Além disto aprendia muito nas aulas. Sentia por um lado que aquela era uma outra religião, diferente da que havia sido criado pra entender. Era a mesma bíblia, devia ser a mesma teologia, mas havia algo diferente, pulsante, informal, comum e ao mesmo tempo incomum, naqueles ensinos. Sirlene ensinava muito, sempre rindo à toa. Marcos, o líder da equipe era mais sério, mas falava com uma ternura suave, que ouví-lo se tornava tão repousante quanto dormir.
No fim Raul ainda não se sentia pronto, mas não disse nada a ninguém. O amor entre ele e Sirlene tinha crescido, estavam orando e esperando a direção de Deus sobre seu futuro. Ele tinha que ir para o “prático”, como diziam os brasileiros, fazendo tudo soar muito simples. Mas Raul tinha uma sensação de pavor, quando pensava que finalmente a sua vez tinha chegado.
Foi ali na kimbo que tudo se esclareceu. A religião sempre tinha sido complicada pra ele, porque era uma coisa para os brancos. Deus falava português e precisava de flores caras, e ambiente silencioso para falar. Ou então, Deus era um brasileiro desbocado e irreverente, bem distante da polidez consciente que cerca as relações sociais dos angolanos.

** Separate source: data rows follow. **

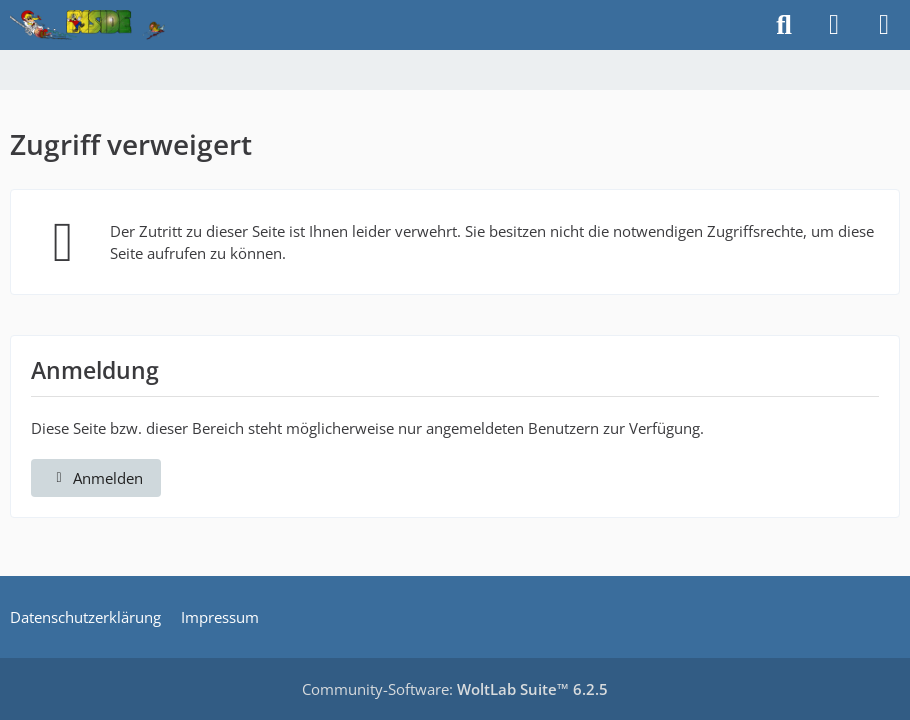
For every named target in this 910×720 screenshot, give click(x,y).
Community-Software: (455, 689)
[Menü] (884, 25)
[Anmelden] (834, 25)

Ali na kimbo, sendo missionário sem o ser na verdade, foi que entendeu pela primeira vez: “Deus pode ser meu.” Deus fala umbundo e mukuando, a língua da kimbo, fala português com os portugueses e brasileiro para os brasileiros. Deus pode ter cheiro de carne e mandioca cozida, pode se sentar no chão lixento da kimbo, pode agüentar a barra da linha de fogo, só pra estar próximo de alguém.
Em meio a sonhos com a noiva, a mãe, Raul foi tocado por Deus naquele chão da kimbo. A mão dele lhe pareceu suave e negra, sua voz lhe falou em língua que se fala às criançinhas e seu cheiro era como o cheiro do regaço da sua mãe.
“Deus é meu", entendeu Raul, e dormiu.